__What you have to do__: For the word "this", state the number of lines in the data that contain it, and nothing else.

__Given information__:
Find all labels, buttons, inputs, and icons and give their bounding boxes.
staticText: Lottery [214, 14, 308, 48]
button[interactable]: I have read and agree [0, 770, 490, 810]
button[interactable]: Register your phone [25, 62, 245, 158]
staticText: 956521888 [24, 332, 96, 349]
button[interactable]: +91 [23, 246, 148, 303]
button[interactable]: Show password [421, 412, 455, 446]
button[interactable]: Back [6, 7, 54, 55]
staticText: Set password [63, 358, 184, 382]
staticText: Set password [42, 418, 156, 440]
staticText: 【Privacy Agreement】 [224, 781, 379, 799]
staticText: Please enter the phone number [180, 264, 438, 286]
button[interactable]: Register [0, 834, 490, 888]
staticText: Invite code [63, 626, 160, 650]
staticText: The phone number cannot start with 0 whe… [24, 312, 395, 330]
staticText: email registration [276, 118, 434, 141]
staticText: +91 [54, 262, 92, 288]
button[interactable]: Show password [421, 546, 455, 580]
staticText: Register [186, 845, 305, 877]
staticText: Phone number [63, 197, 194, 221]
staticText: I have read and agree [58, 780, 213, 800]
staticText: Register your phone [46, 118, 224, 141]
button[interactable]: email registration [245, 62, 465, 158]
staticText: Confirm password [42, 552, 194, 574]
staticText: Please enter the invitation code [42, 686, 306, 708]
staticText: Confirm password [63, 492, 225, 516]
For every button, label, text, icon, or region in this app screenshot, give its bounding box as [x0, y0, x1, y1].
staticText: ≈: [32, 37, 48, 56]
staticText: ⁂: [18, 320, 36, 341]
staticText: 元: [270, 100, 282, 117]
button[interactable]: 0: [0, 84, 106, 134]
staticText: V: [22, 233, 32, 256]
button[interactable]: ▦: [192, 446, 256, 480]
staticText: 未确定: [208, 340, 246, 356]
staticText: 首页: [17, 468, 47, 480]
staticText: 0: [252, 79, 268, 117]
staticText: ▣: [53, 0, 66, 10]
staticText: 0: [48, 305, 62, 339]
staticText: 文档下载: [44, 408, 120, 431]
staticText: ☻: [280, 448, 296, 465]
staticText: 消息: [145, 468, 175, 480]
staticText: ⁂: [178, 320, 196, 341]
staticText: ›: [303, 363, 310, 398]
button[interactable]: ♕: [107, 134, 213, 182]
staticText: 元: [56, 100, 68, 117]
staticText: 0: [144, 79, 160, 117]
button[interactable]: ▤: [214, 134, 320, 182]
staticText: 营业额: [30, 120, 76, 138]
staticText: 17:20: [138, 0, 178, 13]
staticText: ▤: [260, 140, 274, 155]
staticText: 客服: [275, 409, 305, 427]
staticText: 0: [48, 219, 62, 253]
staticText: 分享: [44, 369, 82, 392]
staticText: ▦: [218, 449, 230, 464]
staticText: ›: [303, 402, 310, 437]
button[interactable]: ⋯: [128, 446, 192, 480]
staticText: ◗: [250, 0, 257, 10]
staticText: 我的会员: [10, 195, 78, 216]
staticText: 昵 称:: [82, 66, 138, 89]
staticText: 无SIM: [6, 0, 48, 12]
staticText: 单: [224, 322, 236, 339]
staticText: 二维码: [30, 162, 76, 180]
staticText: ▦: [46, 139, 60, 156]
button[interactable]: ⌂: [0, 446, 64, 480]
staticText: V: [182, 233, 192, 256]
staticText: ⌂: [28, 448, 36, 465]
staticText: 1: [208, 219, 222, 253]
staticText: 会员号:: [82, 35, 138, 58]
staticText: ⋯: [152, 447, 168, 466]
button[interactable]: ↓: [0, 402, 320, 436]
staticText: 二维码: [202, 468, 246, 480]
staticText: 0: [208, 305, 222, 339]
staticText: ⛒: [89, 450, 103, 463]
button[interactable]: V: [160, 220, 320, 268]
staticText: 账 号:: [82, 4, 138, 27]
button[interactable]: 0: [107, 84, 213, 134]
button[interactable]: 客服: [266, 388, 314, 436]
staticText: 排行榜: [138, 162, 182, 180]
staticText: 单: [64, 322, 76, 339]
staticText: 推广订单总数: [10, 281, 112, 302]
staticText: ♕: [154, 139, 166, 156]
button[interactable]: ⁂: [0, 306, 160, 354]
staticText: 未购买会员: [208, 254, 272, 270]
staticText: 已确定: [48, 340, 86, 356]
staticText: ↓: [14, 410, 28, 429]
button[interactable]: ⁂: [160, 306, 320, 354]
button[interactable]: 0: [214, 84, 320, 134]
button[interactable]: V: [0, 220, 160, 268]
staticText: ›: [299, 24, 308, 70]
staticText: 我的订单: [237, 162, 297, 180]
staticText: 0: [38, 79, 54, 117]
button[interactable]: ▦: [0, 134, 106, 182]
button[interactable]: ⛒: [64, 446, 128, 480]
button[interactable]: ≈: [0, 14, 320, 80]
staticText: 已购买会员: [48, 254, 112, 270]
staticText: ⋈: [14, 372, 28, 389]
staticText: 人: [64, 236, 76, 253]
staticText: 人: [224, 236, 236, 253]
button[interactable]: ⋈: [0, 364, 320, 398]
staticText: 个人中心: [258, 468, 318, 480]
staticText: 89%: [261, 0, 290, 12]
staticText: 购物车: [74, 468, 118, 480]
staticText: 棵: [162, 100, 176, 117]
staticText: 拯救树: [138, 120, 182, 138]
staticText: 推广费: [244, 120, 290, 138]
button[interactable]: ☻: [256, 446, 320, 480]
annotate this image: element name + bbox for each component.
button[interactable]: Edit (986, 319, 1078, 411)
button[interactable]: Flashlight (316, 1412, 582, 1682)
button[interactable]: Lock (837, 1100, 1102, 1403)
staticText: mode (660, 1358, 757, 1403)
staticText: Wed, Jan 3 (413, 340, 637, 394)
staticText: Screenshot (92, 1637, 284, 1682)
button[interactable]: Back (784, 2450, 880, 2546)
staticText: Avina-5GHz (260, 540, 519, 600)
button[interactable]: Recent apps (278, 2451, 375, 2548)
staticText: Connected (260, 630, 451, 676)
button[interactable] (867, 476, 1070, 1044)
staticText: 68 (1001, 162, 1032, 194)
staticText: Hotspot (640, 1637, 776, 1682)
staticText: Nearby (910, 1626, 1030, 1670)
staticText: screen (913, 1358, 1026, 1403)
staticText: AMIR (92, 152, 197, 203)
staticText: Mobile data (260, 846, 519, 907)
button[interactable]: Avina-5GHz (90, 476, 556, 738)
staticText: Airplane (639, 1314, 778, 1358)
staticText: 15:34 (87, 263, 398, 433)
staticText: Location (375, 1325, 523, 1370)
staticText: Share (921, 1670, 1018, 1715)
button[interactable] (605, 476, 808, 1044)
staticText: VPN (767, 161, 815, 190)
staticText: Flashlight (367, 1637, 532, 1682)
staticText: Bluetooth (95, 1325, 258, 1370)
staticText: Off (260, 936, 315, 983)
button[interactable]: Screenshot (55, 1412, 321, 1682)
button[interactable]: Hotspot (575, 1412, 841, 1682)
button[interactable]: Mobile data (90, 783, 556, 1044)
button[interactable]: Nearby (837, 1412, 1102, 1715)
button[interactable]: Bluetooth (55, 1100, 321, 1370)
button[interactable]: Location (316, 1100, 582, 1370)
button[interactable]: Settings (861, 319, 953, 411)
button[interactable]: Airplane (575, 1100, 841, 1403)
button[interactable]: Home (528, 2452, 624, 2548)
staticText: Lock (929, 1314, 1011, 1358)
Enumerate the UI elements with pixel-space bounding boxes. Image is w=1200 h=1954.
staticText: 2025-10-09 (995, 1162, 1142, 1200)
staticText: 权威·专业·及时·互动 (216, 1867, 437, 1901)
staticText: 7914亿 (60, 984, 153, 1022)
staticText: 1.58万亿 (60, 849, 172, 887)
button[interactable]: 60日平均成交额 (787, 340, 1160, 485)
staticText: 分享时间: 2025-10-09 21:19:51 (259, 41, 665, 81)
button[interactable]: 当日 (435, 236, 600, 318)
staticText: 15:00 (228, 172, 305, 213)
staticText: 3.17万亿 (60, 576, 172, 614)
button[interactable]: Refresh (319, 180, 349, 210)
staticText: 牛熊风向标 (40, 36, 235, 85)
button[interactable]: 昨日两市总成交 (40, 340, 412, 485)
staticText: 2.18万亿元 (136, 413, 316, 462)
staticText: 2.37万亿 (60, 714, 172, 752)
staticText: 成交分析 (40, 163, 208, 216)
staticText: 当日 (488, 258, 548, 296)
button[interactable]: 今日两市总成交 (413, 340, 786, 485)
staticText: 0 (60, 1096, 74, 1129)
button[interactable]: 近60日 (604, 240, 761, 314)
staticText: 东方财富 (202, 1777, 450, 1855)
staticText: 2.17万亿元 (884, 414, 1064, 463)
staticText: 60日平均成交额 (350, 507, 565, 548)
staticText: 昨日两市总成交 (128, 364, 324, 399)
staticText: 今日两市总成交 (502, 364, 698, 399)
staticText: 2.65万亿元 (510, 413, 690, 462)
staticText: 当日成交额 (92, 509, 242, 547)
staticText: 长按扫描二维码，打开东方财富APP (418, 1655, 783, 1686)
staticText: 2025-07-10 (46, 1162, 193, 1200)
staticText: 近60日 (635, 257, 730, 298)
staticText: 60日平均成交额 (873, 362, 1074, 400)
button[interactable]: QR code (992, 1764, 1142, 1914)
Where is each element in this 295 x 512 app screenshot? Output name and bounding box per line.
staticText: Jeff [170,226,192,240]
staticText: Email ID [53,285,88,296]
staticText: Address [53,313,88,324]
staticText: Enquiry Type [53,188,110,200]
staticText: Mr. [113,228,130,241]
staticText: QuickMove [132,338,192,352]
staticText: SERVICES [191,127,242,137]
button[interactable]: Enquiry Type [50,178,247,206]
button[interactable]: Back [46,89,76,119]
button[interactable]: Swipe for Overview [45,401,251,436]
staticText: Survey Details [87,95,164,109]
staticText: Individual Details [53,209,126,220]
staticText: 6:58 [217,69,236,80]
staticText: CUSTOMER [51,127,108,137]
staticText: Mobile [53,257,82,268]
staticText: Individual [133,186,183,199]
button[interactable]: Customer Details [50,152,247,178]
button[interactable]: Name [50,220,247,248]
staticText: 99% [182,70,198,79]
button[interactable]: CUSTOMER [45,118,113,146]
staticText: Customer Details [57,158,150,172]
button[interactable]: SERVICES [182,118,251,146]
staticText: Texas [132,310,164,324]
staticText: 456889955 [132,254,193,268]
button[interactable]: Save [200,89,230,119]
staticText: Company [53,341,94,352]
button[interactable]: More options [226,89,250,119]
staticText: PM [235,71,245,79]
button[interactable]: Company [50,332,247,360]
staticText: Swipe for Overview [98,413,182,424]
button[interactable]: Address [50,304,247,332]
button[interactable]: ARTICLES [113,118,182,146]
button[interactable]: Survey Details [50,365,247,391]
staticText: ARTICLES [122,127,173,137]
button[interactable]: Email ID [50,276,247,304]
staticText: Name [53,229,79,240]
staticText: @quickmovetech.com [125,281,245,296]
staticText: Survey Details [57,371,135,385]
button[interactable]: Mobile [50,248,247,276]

__Answer box__: 3